A criança insistiu: Na nossa escola, as educadoras passam à nossa frente. Você é educadora, pode passar.
Exatamente por ser educadora é que eu não vou para a frente da fila, meu querido – Completou a Cida. E por aí se quedou o breve diálogo.
Mas não o episódio… Outra professora chegou ao refeitório, ultrapassou todo mundo e se serviu de alimento. A mesma criança, que falara com a Cida, ousou interpelar a tia que “furara a fila”. Foi repreendido por essa e outras indignadas educadoras “furonas”.
A Cida herdara uma cultura diferente daquela que ali prevalecia. Havia trabalhado numa escola onde palavras como respeito e cidadania não serviam apenas para enfeitar um PPP escrito, onde as regras eram decididas em coletivo e por todos cumpridas, onde valores escritos não eram negados na prática. Onde se educava no exercício da cidadania. Na escola de “furar fila”, a Cida surpreendia-se com o fato de haver banheiro de aluno (coletivo e sem espelho) diferente de banheiro de professor (coletivo e com espelho) e este separado do banheiro do diretor (privativo e com espelho).
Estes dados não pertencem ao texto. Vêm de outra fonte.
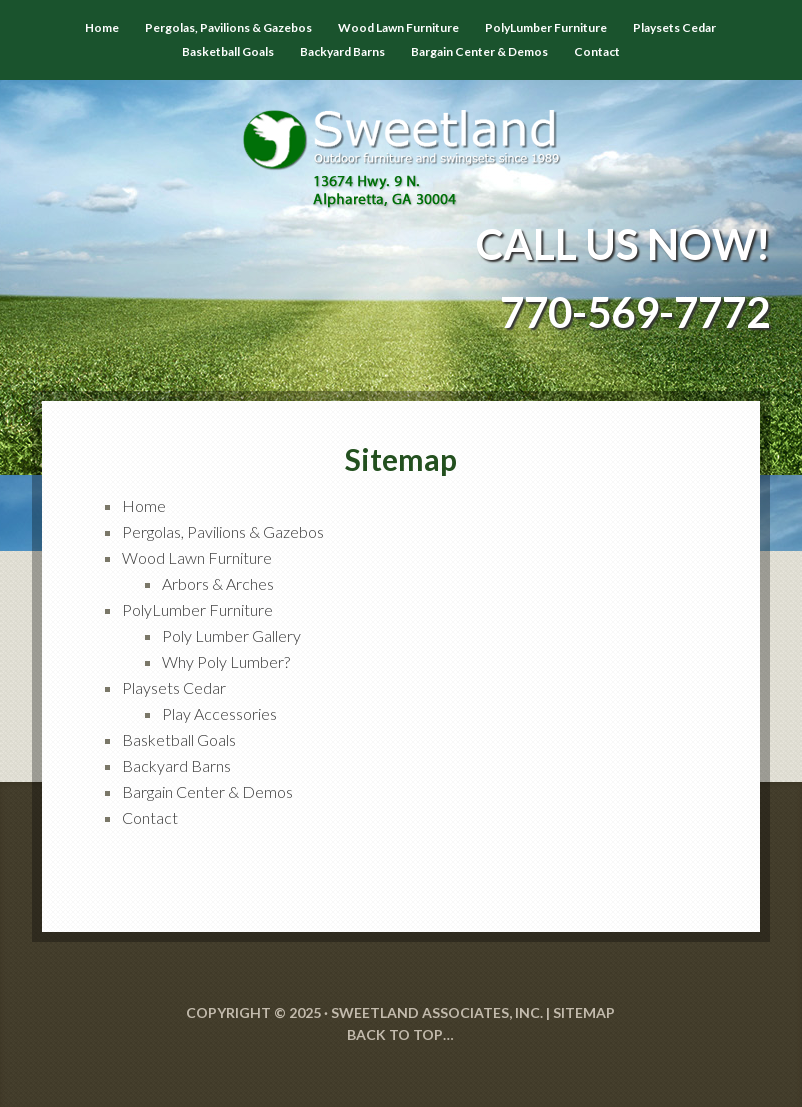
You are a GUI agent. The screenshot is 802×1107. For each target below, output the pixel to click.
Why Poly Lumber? (226, 661)
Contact (150, 817)
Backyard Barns (176, 765)
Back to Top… (400, 1034)
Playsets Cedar (174, 687)
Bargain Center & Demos (207, 791)
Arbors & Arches (218, 583)
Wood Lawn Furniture (197, 557)
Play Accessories (219, 713)
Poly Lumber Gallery (231, 635)
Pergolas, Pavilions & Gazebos (223, 531)
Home (144, 505)
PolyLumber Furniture (197, 609)
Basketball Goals (179, 739)
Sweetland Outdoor (401, 144)
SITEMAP (584, 1012)
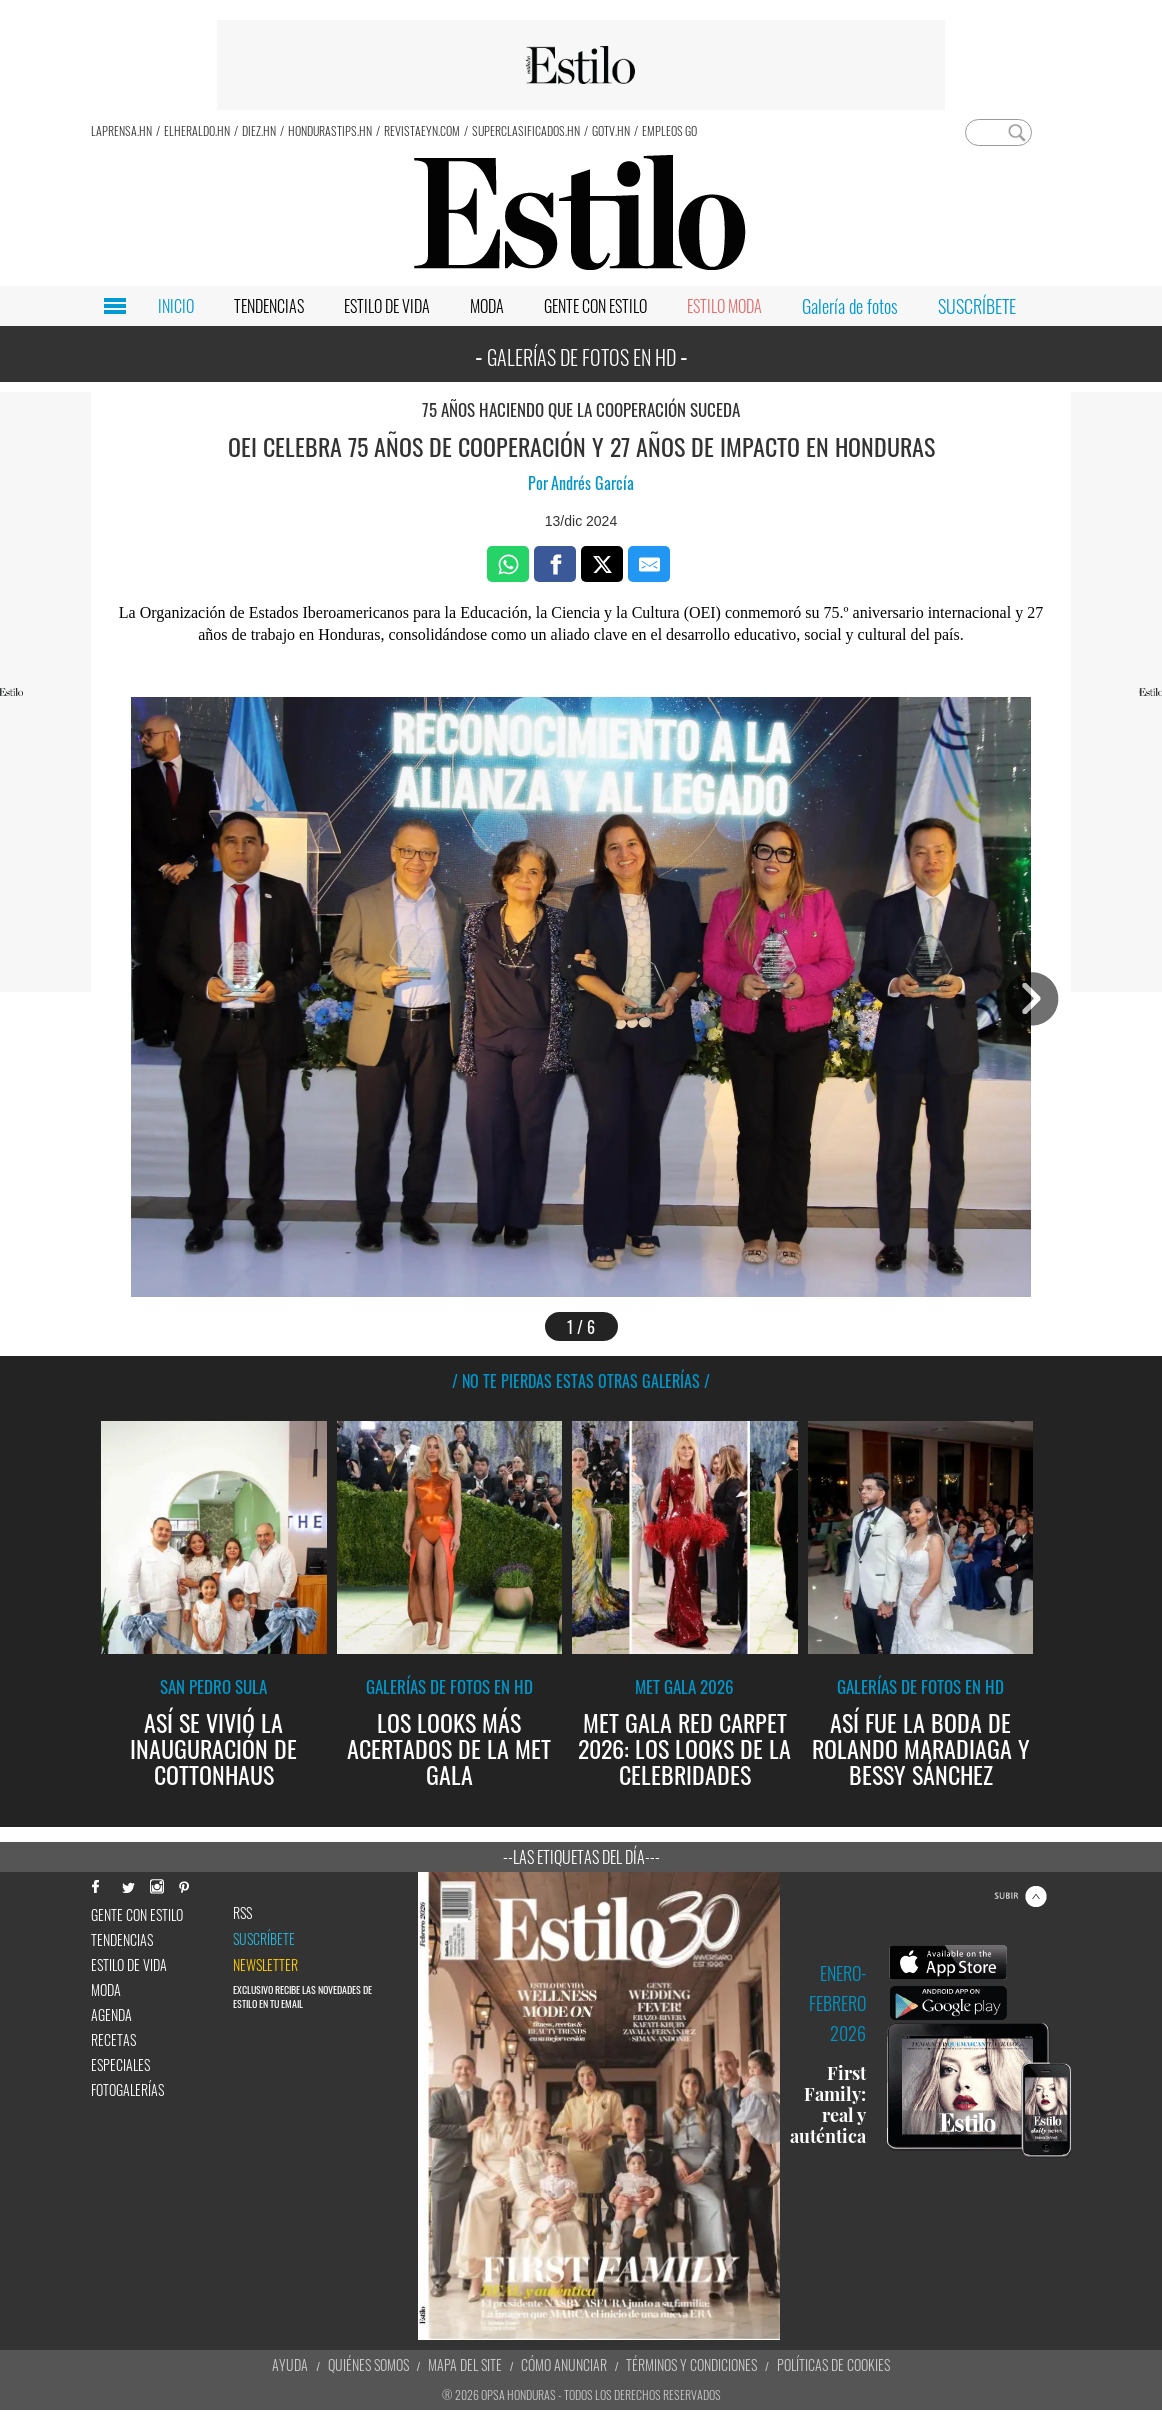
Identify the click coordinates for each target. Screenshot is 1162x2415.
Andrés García (592, 483)
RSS (242, 1913)
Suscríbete (264, 1939)
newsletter (265, 1965)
Surpreendia-se que todo mundo “achasse normal” que até no defecar e urinar houvesse hierarquia. Sabia que não se prepara jovens para a cidadania, mas que se educa na cidadania, em contextos onde haja igualdade na diversidade, onde prevaleça o exemplo. Isso ela aprendera numa escola onde não se “furava fila”.
A Cida desta história encontrou quem partilhasse esperançosas práticas. Porém, quando se propôs trabalhar em equipe, reunir em assembleia com os alunos, partilhar projetos com a comunidade, foi-lhe dito que, há alguns anos, outra Cida havia tentado fazê-lo e se arrependeu.
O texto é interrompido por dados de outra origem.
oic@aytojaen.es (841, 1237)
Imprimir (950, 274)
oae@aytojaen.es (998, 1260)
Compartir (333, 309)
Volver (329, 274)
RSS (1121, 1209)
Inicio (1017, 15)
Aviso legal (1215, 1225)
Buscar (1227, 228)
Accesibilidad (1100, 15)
Vícios e tabus se revelam nos mais ínfimos pormenores, representações sedimentadas tendem a esconder a origem de formas sociais de dominação. Não surpreende, por isso, que uma solícita supervisora tenha demovido a Cida dos seus audazes propósitos, ordenando-lhe que desse as suas aulinhas e fizesse o que lhe mandavam fazer. E que uma prudente diretora a aconselhasse: Cida, tenha paciência. Aqui, manda quem pode, obedece quem tem juízo.
Qual terá sido o desfecho desta história? A Cida terá conseguido cumprir o PPP e desenvolver cidadania? Ou terá passado da fila do refeitório para a fila de espera da consulta de psiquiatria?
Esta história admite vários desfechos. Inclusive, aquele que o eventual leitor lhe quiser dar.